> **Assignment**: Copy each line of the entries that contains the word "broker".

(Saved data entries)
####

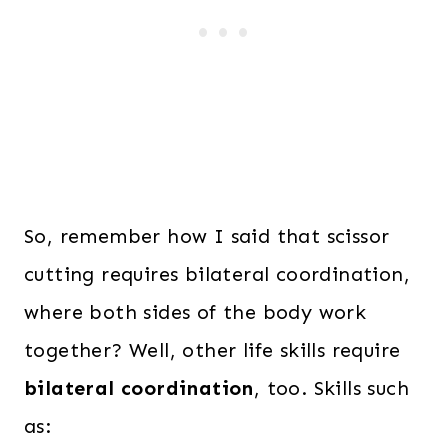
So, remember how I said that scissor
cutting requires bilateral coordination,
where both sides of the body work
together? Well, other life skills require
bilateral coordination
, too. Skills such
as:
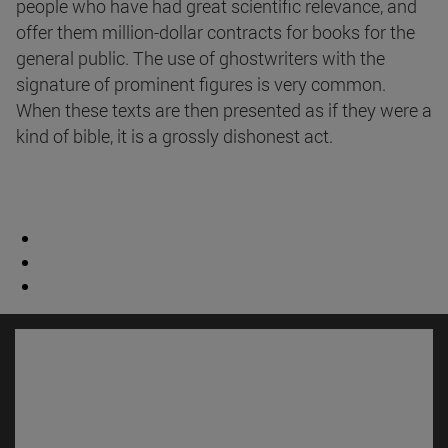
people who have had great scientific relevance, and
offer them million-dollar contracts for books for the
general public. The use of ghostwriters with the
signature of prominent figures is very common.
When these texts are then presented as if they were a
kind of bible, it is a grossly dishonest act.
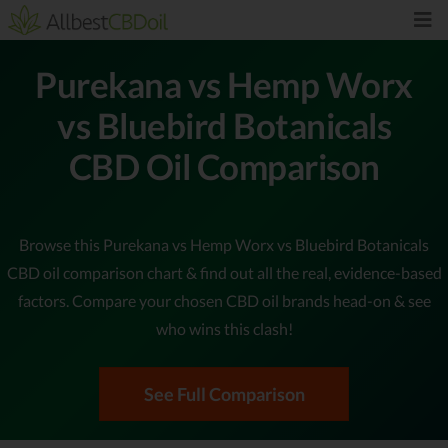
Purekana vs Hemp Worx
vs Bluebird Botanicals
CBD Oil Comparison
Browse this Purekana vs Hemp Worx vs Bluebird Botanicals
CBD oil comparison chart & find out all the real, evidence-based
factors. Compare your chosen CBD oil brands head-on & see
who wins this clash!
See Full Comparison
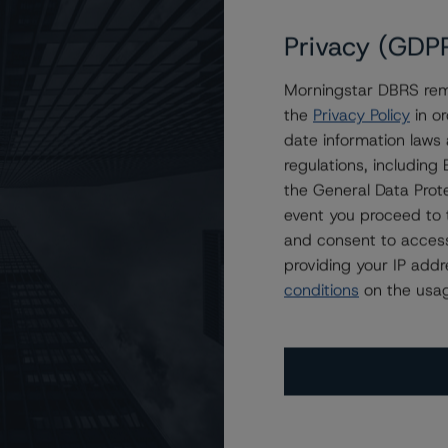
Privacy (GDP
Morningstar DBRS remi
on Trust 2023-2
the
Privacy Policy
in or
date information laws
regulations, includin
the General Data Prote
event you proceed to 
and consent to access
providing your IP add
conditions
on the usag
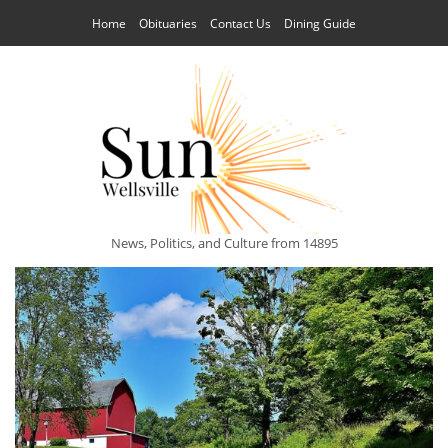
Home
Obituaries
Contact Us
Dining Guide
News, Politics, and Culture from 14895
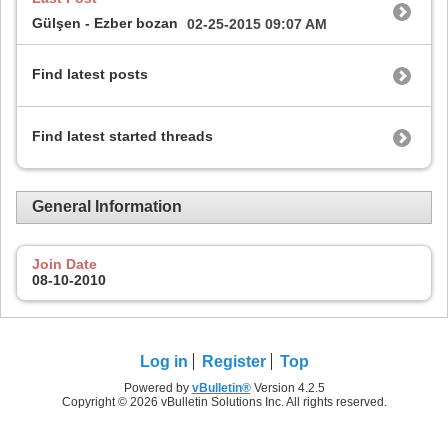
Gülşen - Ezber bozan
02-25-2015
09:07 AM
Find latest posts
Find latest started threads
General Information
Join Date
08-10-2010
Log in
Register
Top
Powered by
vBulletin®
Version 4.2.5
Copyright © 2026 vBulletin Solutions Inc. All rights reserved.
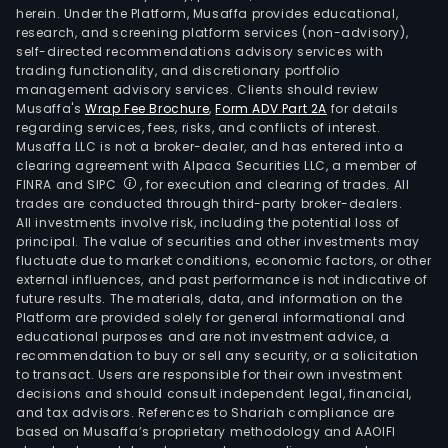
herein. Under the Platform, Musaffa provides educational,
research, and screening platform services (non-advisory),
self-directed recommendations advisory services with
trading functionality, and discretionary portfolio
management advisory services. Clients should review
Musaffa's
Wrap Fee Brochure
,
Form ADV Part 2A
for details
regarding services, fees, risks, and conflicts of interest.
Musaffa LLC is not a broker-dealer, and has entered into a
clearing agreement with Alpaca Securities LLC, a member of
FINRA and SIPC
, for execution and clearing of trades. All
trades are conducted through third-party broker-dealers.
All investments involve risk, including the potential loss of
principal. The value of securities and other investments may
fluctuate due to market conditions, economic factors, or other
external influences, and past performance is not indicative of
future results. The materials, data, and information on the
Platform are provided solely for general informational and
educational purposes and are not investment advice, a
recommendation to buy or sell any security, or a solicitation
to transact. Users are responsible for their own investment
decisions and should consult independent legal, financial,
and tax advisors. References to Shariah compliance are
based on Musaffa’s proprietary methodology and AAOIFI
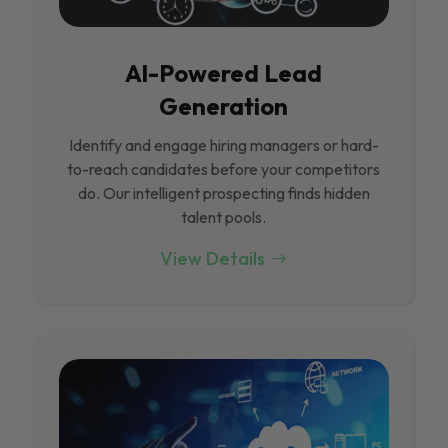
Al-Powered Lead
Generation
Identify and engage hiring managers or hard-
to-reach candidates before your competitors
do. Our intelligent prospecting finds hidden
talent pools.
View Details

####

> **Exercise answer**:
Musaffa LLC is not a broker-dealer, and has entered into a
trades are conducted through third-party broker-dealers.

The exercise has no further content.